La non-rétroactivité de la loi va être l’un des moyens soulevés par Me Anges Kevin Nzigou. Selon lui, l’acte pour lequel son client est poursuivi date de 2004, alors que c’est en 2020 que le législateur a réprimé l’acte. Il ajoute : « dans le procès-verbal de l’enquête préliminaire des officiers de police judiciaire (OPJ), il est clairement mentionné dans le rapport d’enquête préliminaire de la Direction générale de la contre ingérences et de la sécurité militaire (B2), en date du 10 février 2021, « l’absence de toutes infractions quant aux suspicions des préventions de faux et usage de faux qui planait sur Monsieur Brice Laccruche Alihanga. » Comment le Procureur de la République peut-il poursuivre encore mon client alors que les OPJ qui ont mené l’enquête préliminaire disent qu’il n’y a pas d’infraction ? » s’est-il interrogé.
Me Irénée Mezui Mba, dira à la Cour que le fait que le Tribunal correctionnel ait rejeté sa demande sur la comparution des magistrats qui ont rendus les décisions des actes administratifs querellés constitue une violation flagrante des droits de la défense. Il va réitérer sa demande de la comparution de messieurs Raphaël Mvou Tistsamba, Ongama Fulgence, Alex Mombo et Kikson Kiki Patrice, tous Magistrats.
Appelé à prendre ses réquisitions, le Ministère public va estimer que le premier moyen soulevé par Me Moumbembé, est bel et bien une question de filiation.
Sur le moyen soulevé par Me Anges Kevin Nzigou, le Parquet général va dire que le délit de faux et usage de faux est une infraction continue, que dès lors on ne peut parler de rétroactivité de la loi ni de prescription. Quant aux rapports d’enquêtes préliminaires des OPJ qui ont conclu qu’il n’y a pas matière à poursuivre BLA, le Parquet général dira que le Ministère public n’est pas tenu aux PV des OPJ et que c’est le Procureur qui qualifie ou requalifie les infractions.
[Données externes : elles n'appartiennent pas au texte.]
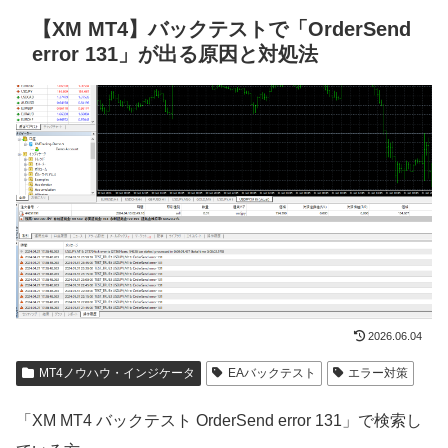
【XM MT4】バックテストで「OrderSend
error 131」が出る原因と対処法
2026.06.04
MT4ノウハウ・インジケータ
EAバックテスト
エラー対策
「XM MT4 バックテスト OrderSend error 131」で検索し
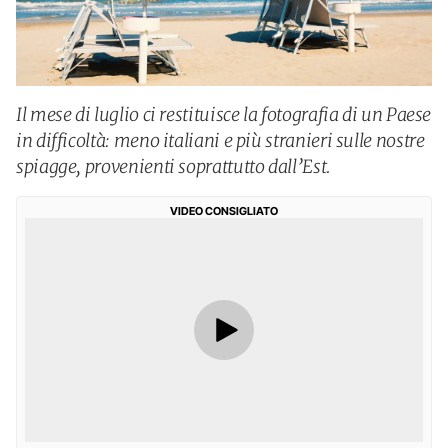
Il mese di luglio ci restituisce la fotografia di un Paese
in difficoltà: meno italiani e più stranieri sulle nostre
spiagge, provenienti soprattutto dall’Est.
VIDEO CONSIGLIATO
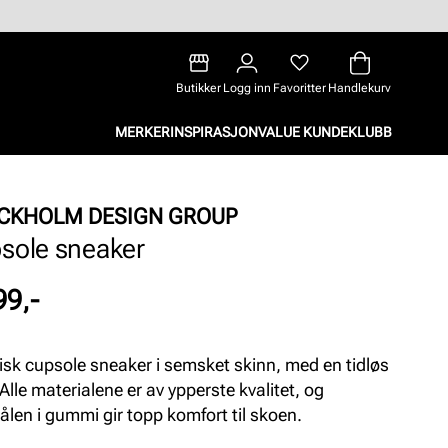
Butikker
Logg inn
Favoritter
Handlekurv
MERKER
INSPIRASJON
VALUE KUNDEKLUBB
CKHOLM DESIGN GROUP
sole sneaker
99,-
isk cupsole sneaker i semsket skinn, med en tidløs
 Alle materialene er av ypperste kvalitet, og
sålen i gummi gir topp komfort til skoen.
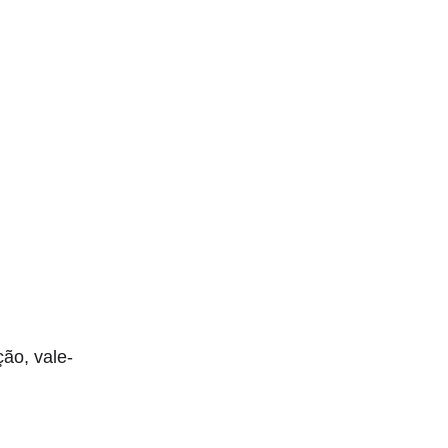
ão, vale-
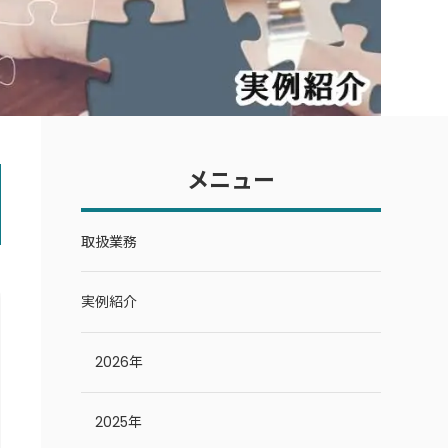
メニュー
取扱業務
実例紹介
2026年
2025年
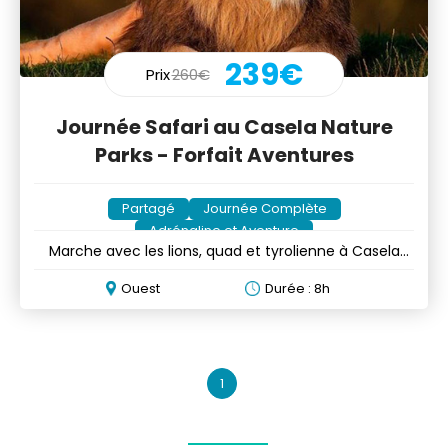
239€
Prix
260€
Journée Safari au Casela Nature
Parks - Forfait Aventures
Partagé
Journée Complète
Adrénaline et Aventure
Marche avec les lions, quad et tyrolienne à Casela
Nature Parks
Ouest
Durée : 8h
1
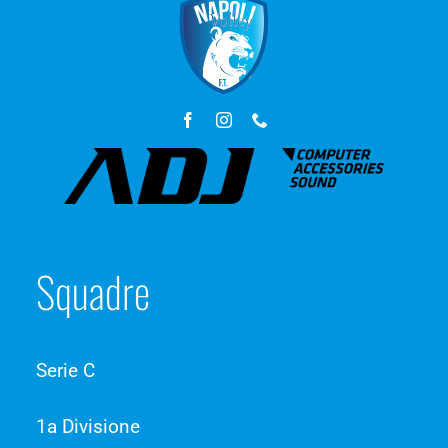
Squadre
Serie C
1a Divisione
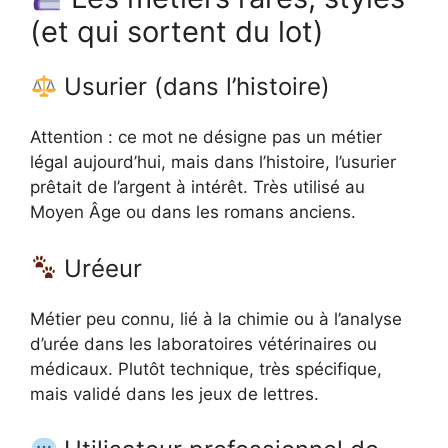
(et qui sortent du lot)
Usurier (dans l’histoire)
Attention : ce mot ne désigne pas un métier
légal aujourd’hui, mais dans l’histoire, l’usurier
prêtait de l’argent à intérêt. Très utilisé au
Moyen Âge ou dans les romans anciens.
Uréeur
Métier peu connu, lié à la chimie ou à l’analyse
d’urée dans les laboratoires vétérinaires ou
médicaux. Plutôt technique, très spécifique,
mais validé dans les jeux de lettres.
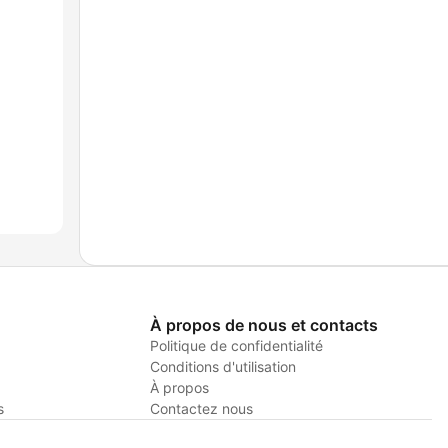
À propos de nous et contacts
Politique de confidentialité
Conditions d'utilisation
À propos
s
Contactez nous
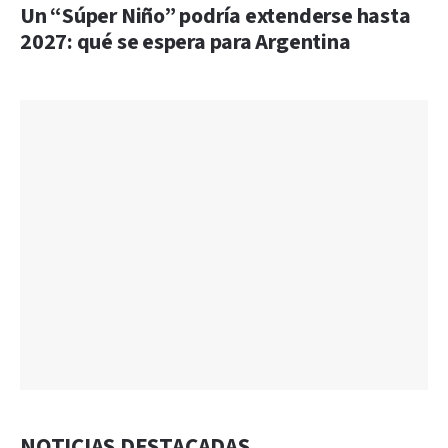
Un “Súper Niño” podría extenderse hasta
2027: qué se espera para Argentina
NOTICIAS DESTACADAS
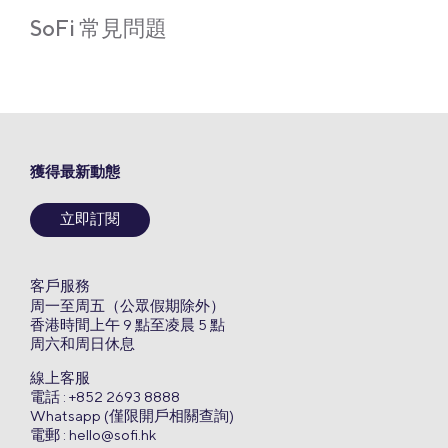
SoFi 常見問題
獲得最新動態
立即訂閱
客戶服務
周一至周五（公眾假期除外）
香港時間上午 9 點至凌晨 5 點
周六和周日休息
線上客服
電話 : +852 2693 8888
Whatsapp (僅限開戶相關查詢)
電郵 :
hello@sofi.hk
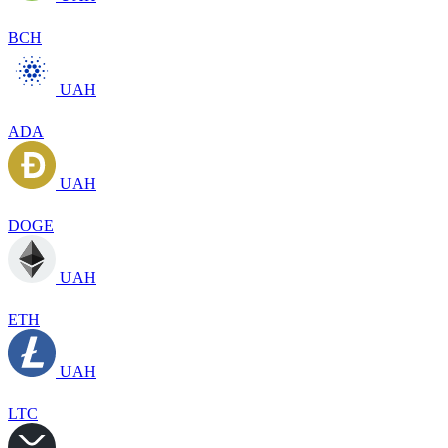
BCH
UAH
ADA
UAH
DOGE
UAH
ETH
UAH
LTC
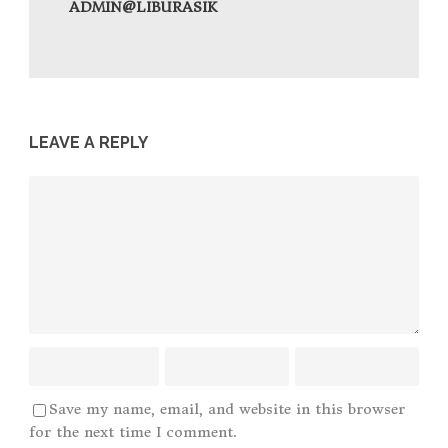
ADMIN@LIBURASIK
LEAVE A REPLY
Save my name, email, and website in this browser
for the next time I comment.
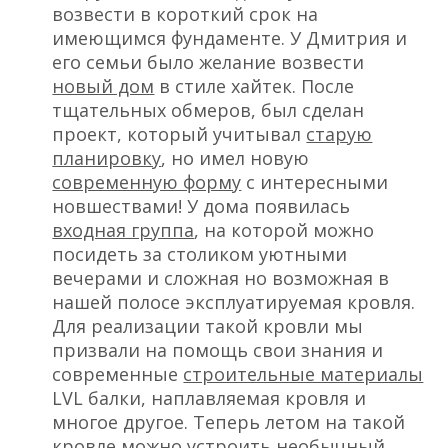
возвести в короткий срок на
имеющимся фундаменте. У Дмитрия и
его семьи было желание возвести
новый дом
в стиле хайтек. После
тщательных обмеров, был сделан
проект, который учитывал
старую
планировку
, но имел новую
современную форму
с интересными
новшествами! У дома появилась
входная группа
, на которой можно
посидеть за столиком уютными
вечерами и сложная но возможная в
нашей полосе эксплуатируемая кровля.
Для реализации такой кровли мы
призвали на помощь свои знания и
современные
строительные материалы
LVL балки, наплавляемая кровля и
многое другое. Теперь летом на такой
кровле можно устроить необычный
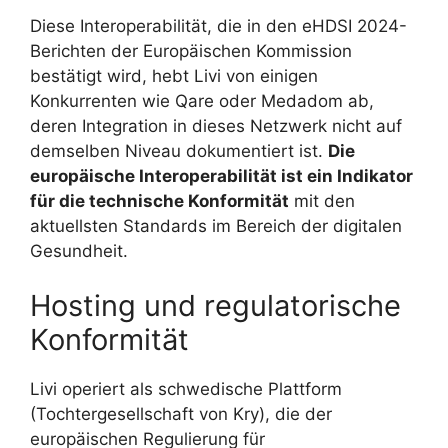
Diese Interoperabilität, die in den eHDSI 2024-
Berichten der Europäischen Kommission
bestätigt wird, hebt Livi von einigen
Konkurrenten wie Qare oder Medadom ab,
deren Integration in dieses Netzwerk nicht auf
demselben Niveau dokumentiert ist.
Die
europäische Interoperabilität ist ein Indikator
für die technische Konformität
mit den
aktuellsten Standards im Bereich der digitalen
Gesundheit.
Hosting und regulatorische
Konformität
Livi operiert als schwedische Plattform
(Tochtergesellschaft von Kry), die der
europäischen Regulierung für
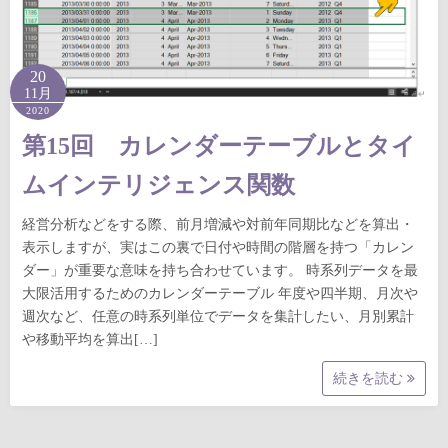
20
11月
2020
第15回 カレンダーテーブルとタイ
ムインテリジェンス関数
経営分析などをする際、前月増減や対前年同期比などを算出・
表示しますが、実はこの裏で日付や時間の階層を持つ「カレン
ダー」が重要な意味を持ち合わせています。 時系列データを最
大限活用するためのカレンダーテーブル 年度や四半期、月次や
週次など、任意の時系列単位でデータを集計したい、月別累計
や移動平均を算出[…]
続きを読む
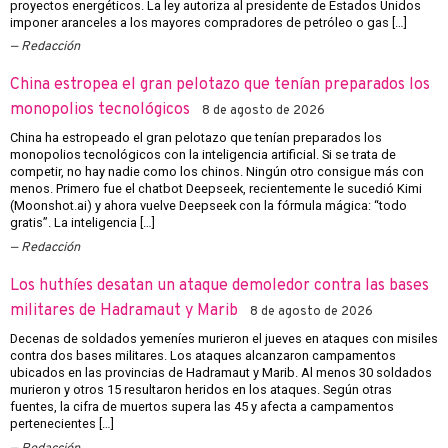
proyectos energéticos. La ley autoriza al presidente de Estados Unidos
imponer aranceles a los mayores compradores de petróleo o gas […]
Redacción
China estropea el gran pelotazo que tenían preparados los
monopolios tecnológicos
8 de agosto de 2026
China ha estropeado el gran pelotazo que tenían preparados los
monopolios tecnológicos con la inteligencia artificial. Si se trata de
competir, no hay nadie como los chinos. Ningún otro consigue más con
menos. Primero fue el chatbot Deepseek, recientemente le sucedió Kimi
(Moonshot.ai) y ahora vuelve Deepseek con la fórmula mágica: “todo
gratis”. La inteligencia […]
Redacción
Los huthíes desatan un ataque demoledor contra las bases
militares de Hadramaut y Marib
8 de agosto de 2026
Decenas de soldados yemeníes murieron el jueves en ataques con misiles
contra dos bases militares. Los ataques alcanzaron campamentos
ubicados en las provincias de Hadramaut y Marib. Al menos 30 soldados
murieron y otros 15 resultaron heridos en los ataques. Según otras
fuentes, la cifra de muertos supera las 45 y afecta a campamentos
pertenecientes […]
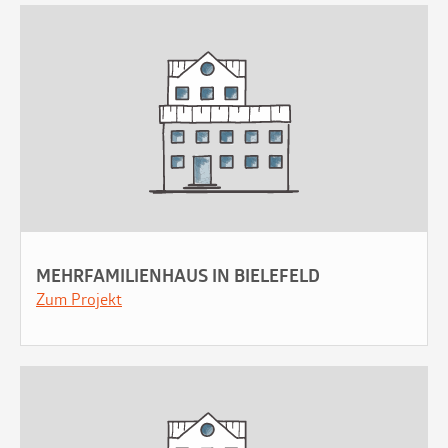
MEHRFAMILIENHAUS IN BIELEFELD
Zum Projekt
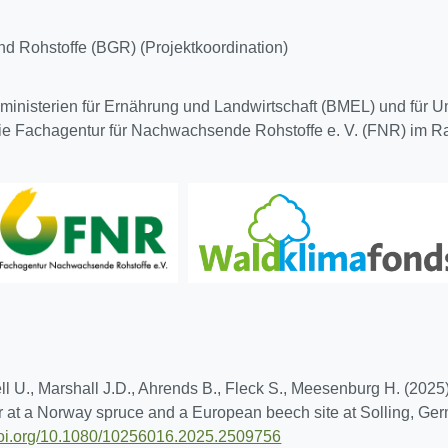
d Rohstoffe (BGR) (Projektkoordination)
ministerien für Ernährung und Landwirtschaft (BMEL) und für U
ie Fachagentur für Nachwachsende Rohstoffe e. V. (FNR) im 
ll U., Marshall J.D., Ahrends B., Fleck S., Meesenburg H. (2025)
er at a Norway spruce and a European beech site at Solling, Ge
/doi.org/10.1080/10256016.2025.2509756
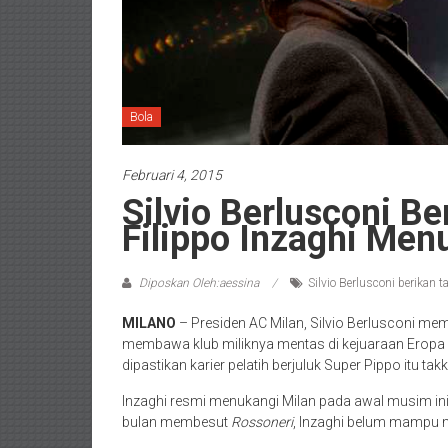
Bola
Februari 4, 2015
Silvio Berlusconi B
Filippo Inzaghi Men
Diposkan Oleh:aessina
Silvio Berlusconi berikan 
MILANO
– Presiden AC Milan, Silvio Berlusconi mem
membawa klub miliknya mentas di kejuaraan Eropa m
dipastikan karier pelatih berjuluk Super Pippo itu tak
Inzaghi resmi menukangi Milan pada awal musim in
bulan membesut
Rossoneri
, Inzaghi belum mampu m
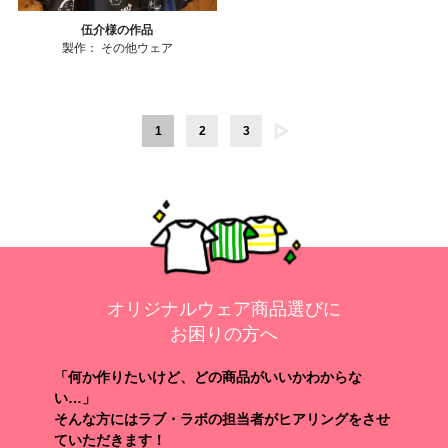
伍介様の作品
製作：
その他ウェア
1
2
3
オリジナルウェア商品選びに
お困りの方へ
「何か作りたいけど、どの商品がいいかわからな
い…」
そんな方にはラブ・ラボの担当者がヒアリングをさせ
ていただきます！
S’agissant du moyen soulevé par Me Irénée Mezui Mba, l’avocat général là aussi, va noter que les magistrats cités, dont Me Irénée sollicite la comparution ; sont presque tous des « Parquetiers, » et en cette qualité, ils ne peuvent rendre des décisions, ils donnent seulement des avis. Le Ministère public va conclure ses réquisitions en demandant à la Cour de rejeter toutes les exceptions soulevées par les avocats de BLA.
Vidant son délibéré, la Cour va déclarer l’appel interjeté par les avocats recevable en la forme. « Renvoie la cause et les parties devant le premier juge ». Autrement dit, les parties doivent revenir vers le juge correctionnel.
Sauf que Me Jean Paul Moumbembé décide de jouer la dernière carte qu’il avait en main. Il demande à la greffière de noter au plumitif qu’il va se pourvoir en cassation. Comme on le voit, la bataille judiciaire sur la compétence du Tribunal correctionnel à juger des vrais-faux papiers de BLA va se poursuivre en Cassation dans les prochaines semaines. Mais il s’agit en réalité de gagner du temps. Car bien malin qui peut penser un seul instant qu’au Gabon, on peut gagner un procès contre les Bongo.
D’ailleurs, les avocats de BLA dénoncent «une justice aux ordres», au « goût amer » et « un règlement de comptes ». Me Anges Kevin Nzigou estime que « nous sommes dans la continuité de la parodie de justice…Il est choquant d’entendre un président de la Cour d’appel, et donc un juge, dire en pleine audience, je n’ai rien à faire du traitement que peut subir votre client ». Il fustige également le fait qu’un magistrat, censé protéger, garantir les libertés ait «un regard haut » sur la violation des libertés d’un prévenu. Dans ce contexte, il assure n’avoir aucune confiance quant à la décision qui sera rendue par la suite. « On ne peut qu’être conforté dans l’idée que, un, nous sommes dans la continuité du règlement de comptes ; deux, nous n’attendons pas quelque chose d’une justice dont les éléments de la dépendance sont frappants rien que en termes de procédures», a-t-il fait savoir, ajoutant qu’ils vont «davantage éprouver ces procédures pour démontrer que personne n’est dupe et que les Gabonais comprennent parfaitement qu’il ne s’agit pas d’une justice, mais bien d’un règlement de comptes ».